The lesson here for all of us is that every person we encounter has a story. At any given moment, we all are carrying thoughts of love, happiness, sorrow, stress, triumph, and tragedy. And at any given moment, any one of those emotions could dictate how we react to anything or anyone.
In our military work, there is not a whole lot of time to conduct relationship – creating interviews and guide people to their best dental and health decisions. But in our practices and in our daily lives, we have multiple opportunities to connect, co- discover, and empower other human beings to become better. A relationship centered dentist (and spouse, parent, sibling, friend, etc) has the ability to spend time understanding the person who is asking for help. Relationships of legitimate concern and empathy lead to outcomes that are magical, healing, and inspiring. Relationships reward us not only with a great career which brings us a good livelihood, but also with things that transcend material wealth. It’s no wonder that Dr Bob Barkley taught us that the health of the relationship is far more important than the health of the patient.

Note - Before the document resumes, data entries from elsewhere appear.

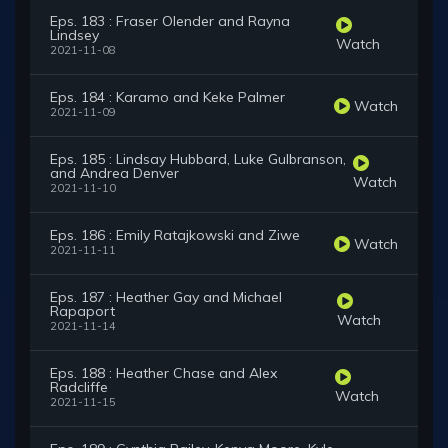
Eps. 183 : Fraser Olender and Rayna
Lindsey
Watch
2021-11-08
Eps. 184 : Karamo and Keke Palmer
Watch
2021-11-09
Eps. 185 : Lindsay Hubbard, Luke Gulbranson,
and Andrea Denver
Watch
2021-11-10
Eps. 186 : Emily Ratajkowski and Ziwe
Watch
2021-11-11
Eps. 187 : Heather Gay and Michael
Rapaport
Watch
2021-11-14
Eps. 188 : Heather Chase and Alex
Radcliffe
Watch
2021-11-15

I love treating fearful patients and I love my soldiers. Yesterday’s experience was a reminder that I am a very good, but not perfect practitioner of relationship centered work and life. I hope I can meet my Sergeant-with-an-attitude sometime in the future and thank him for making me a better person. And I do hope that when I meet him again that he will be freed of the burden he bears from his work defending all of us.
If you see a soldier, please thank him or her. Commit an act of kindness toward them if you can. They take tremendous risk so that we can live as we do.
And when that patient -with-an – attitude visits your office, take the time you need to learn their story. Whether it’s a minute, and hour, or 3 appointments, make it your highest priority to know your patient. When you know who they are, what their joys, sorrows, triumphs and defeats are AND when they know you’re sincerely concerned, your work will be meaningful, therapeutic, and tremendously rewarding.